AIM OF THE EXERCISE.
"turning playtime into" appears in one line; retype that line and all lines following it through the end of the records, with nothing left out or added.
===
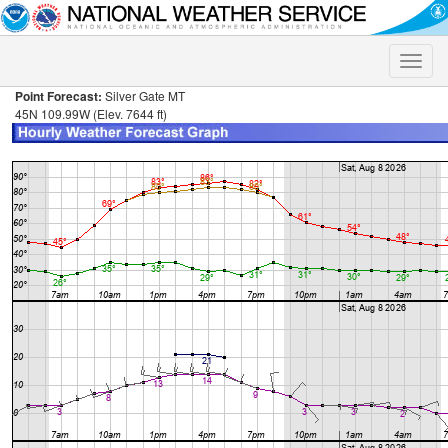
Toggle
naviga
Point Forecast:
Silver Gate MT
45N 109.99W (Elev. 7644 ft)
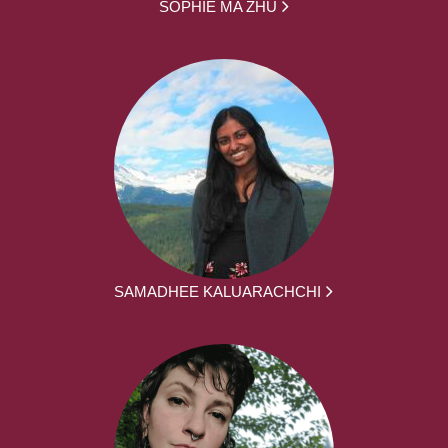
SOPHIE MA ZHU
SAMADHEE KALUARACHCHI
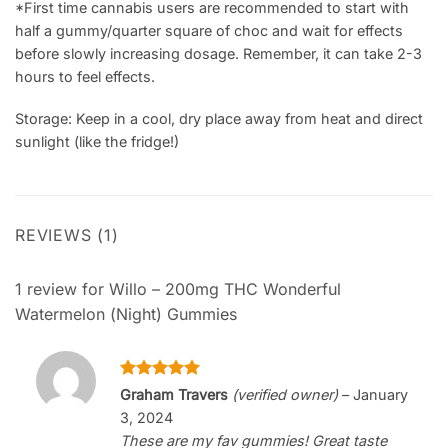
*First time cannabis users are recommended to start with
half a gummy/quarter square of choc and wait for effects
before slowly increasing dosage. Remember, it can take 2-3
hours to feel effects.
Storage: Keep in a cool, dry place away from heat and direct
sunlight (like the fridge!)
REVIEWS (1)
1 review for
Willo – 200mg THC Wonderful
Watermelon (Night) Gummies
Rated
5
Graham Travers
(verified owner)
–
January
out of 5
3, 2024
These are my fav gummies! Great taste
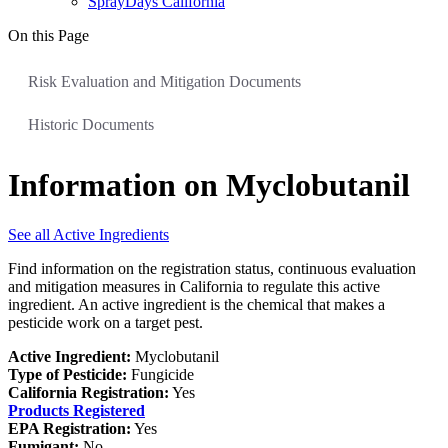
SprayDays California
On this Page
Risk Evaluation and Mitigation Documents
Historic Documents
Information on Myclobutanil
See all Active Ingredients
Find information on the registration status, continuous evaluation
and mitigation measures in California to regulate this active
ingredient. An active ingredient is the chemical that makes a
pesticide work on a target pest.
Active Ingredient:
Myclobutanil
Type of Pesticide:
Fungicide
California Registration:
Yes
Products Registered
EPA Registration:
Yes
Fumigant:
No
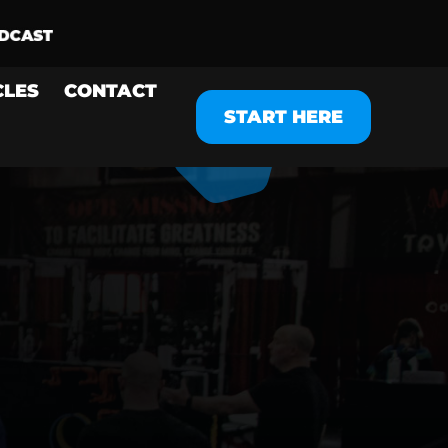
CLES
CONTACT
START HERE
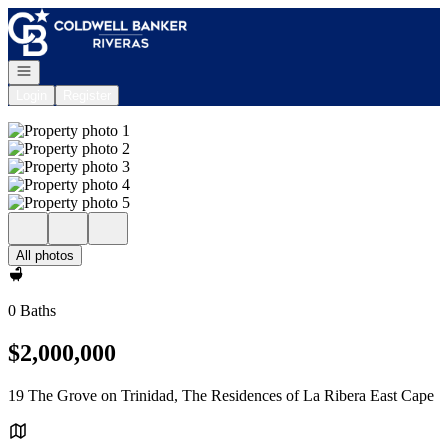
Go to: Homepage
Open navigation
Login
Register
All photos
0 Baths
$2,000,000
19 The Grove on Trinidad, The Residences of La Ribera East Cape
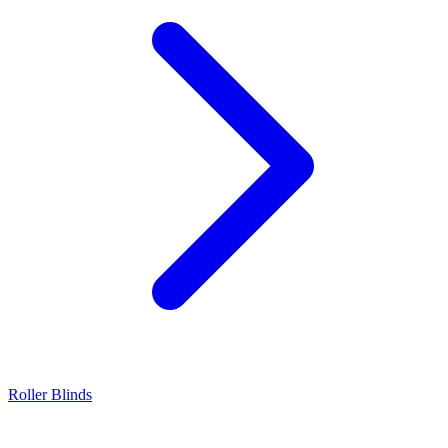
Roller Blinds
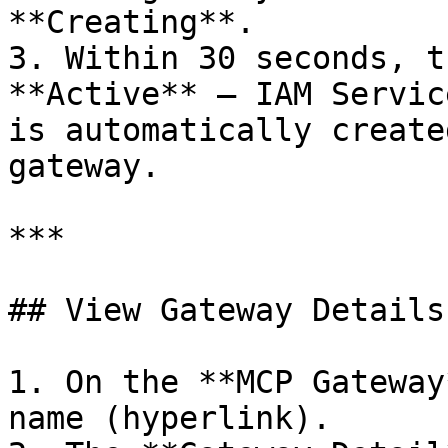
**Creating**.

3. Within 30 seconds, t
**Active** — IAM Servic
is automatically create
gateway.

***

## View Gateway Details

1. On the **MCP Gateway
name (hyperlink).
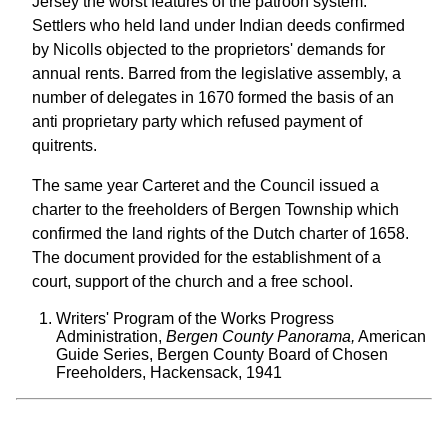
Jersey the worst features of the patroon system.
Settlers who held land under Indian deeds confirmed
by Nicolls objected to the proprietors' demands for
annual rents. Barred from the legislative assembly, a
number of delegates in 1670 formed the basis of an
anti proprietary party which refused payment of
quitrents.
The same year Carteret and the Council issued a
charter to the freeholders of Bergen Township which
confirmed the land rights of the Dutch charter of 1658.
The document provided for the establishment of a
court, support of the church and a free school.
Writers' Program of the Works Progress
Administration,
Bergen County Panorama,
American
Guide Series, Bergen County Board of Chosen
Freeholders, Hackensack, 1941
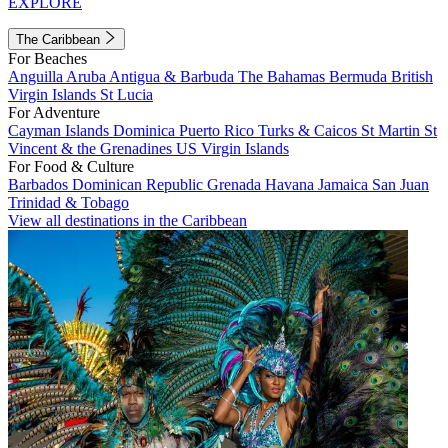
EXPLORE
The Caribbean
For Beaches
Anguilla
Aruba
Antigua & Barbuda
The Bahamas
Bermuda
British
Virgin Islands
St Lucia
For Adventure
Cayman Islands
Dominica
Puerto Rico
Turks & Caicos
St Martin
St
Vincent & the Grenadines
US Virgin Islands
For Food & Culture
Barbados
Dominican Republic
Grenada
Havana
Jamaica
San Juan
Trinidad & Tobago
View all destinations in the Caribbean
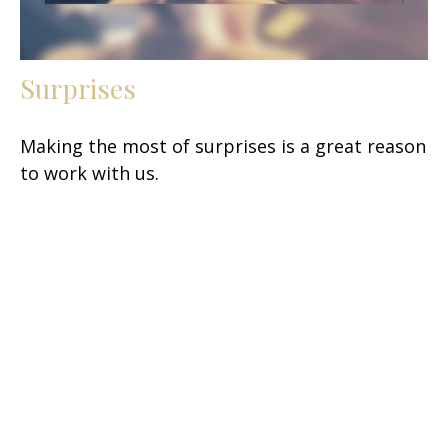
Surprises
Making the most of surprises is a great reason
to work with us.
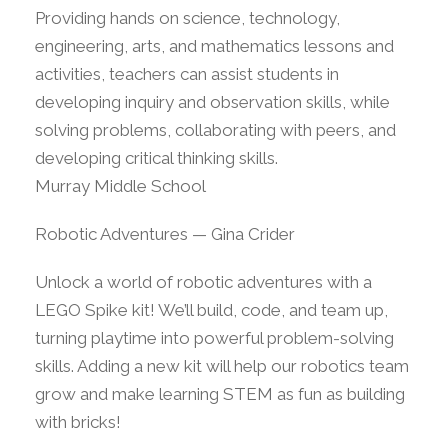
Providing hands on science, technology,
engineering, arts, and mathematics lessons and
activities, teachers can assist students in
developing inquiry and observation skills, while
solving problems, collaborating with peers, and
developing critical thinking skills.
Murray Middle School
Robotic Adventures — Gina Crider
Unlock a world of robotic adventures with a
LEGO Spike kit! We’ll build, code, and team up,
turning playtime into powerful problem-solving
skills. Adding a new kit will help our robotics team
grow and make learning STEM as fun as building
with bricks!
===
OUTPUT FOR THIS TASK.
turning playtime into powerful problem-solving
skills. Adding a new kit will help our robotics team
grow and make learning STEM as fun as building
with bricks!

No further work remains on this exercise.